───── Data to examine ─────

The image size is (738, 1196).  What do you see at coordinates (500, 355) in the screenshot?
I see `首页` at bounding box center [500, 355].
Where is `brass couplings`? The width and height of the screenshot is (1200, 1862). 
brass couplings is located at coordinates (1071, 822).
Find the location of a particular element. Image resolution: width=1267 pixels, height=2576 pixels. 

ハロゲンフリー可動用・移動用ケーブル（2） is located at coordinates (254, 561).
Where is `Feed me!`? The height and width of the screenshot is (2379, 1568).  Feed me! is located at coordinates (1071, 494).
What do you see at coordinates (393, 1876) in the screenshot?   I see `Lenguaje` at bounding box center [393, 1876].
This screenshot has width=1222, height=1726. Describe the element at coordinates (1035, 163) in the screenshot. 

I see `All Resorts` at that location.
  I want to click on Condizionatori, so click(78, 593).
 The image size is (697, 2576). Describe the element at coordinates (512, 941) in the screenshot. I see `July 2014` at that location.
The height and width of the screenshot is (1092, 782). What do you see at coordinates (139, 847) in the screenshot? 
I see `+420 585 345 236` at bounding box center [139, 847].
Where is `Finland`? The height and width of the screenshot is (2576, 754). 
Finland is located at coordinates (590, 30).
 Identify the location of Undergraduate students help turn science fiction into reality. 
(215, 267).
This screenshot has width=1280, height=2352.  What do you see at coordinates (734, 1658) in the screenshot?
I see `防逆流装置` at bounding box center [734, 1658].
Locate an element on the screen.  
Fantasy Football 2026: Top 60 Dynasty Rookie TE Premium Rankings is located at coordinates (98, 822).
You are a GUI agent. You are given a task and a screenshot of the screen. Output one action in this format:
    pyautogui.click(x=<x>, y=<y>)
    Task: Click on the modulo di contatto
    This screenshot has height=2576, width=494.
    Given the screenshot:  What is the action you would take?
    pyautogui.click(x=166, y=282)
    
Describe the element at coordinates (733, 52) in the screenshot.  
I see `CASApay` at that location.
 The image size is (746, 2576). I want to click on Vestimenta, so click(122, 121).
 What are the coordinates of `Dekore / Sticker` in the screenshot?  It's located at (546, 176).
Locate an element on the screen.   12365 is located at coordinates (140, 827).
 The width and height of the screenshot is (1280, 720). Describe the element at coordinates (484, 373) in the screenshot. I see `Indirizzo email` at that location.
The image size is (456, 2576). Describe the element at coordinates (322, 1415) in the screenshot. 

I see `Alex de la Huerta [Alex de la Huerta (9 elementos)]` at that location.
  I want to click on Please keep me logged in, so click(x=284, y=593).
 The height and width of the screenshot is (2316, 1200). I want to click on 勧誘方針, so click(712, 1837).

─────

* _Task directions_: Transcribe only what runs from the line with "pyautogui.click(x=<x>, y=<y>)" to the last line above, keeping every line exactly as written.

* _Expected answer_:
    pyautogui.click(x=<x>, y=<y>)
    Task: Click on the modulo di contatto
    This screenshot has height=2576, width=494.
    Given the screenshot:  What is the action you would take?
    pyautogui.click(x=166, y=282)
    
Describe the element at coordinates (733, 52) in the screenshot.  
I see `CASApay` at that location.
 The image size is (746, 2576). I want to click on Vestimenta, so click(122, 121).
 What are the coordinates of `Dekore / Sticker` in the screenshot?  It's located at (546, 176).
Locate an element on the screen.   12365 is located at coordinates (140, 827).
 The width and height of the screenshot is (1280, 720). Describe the element at coordinates (484, 373) in the screenshot. I see `Indirizzo email` at that location.
The image size is (456, 2576). Describe the element at coordinates (322, 1415) in the screenshot. 

I see `Alex de la Huerta [Alex de la Huerta (9 elementos)]` at that location.
  I want to click on Please keep me logged in, so click(x=284, y=593).
 The height and width of the screenshot is (2316, 1200). I want to click on 勧誘方針, so click(712, 1837).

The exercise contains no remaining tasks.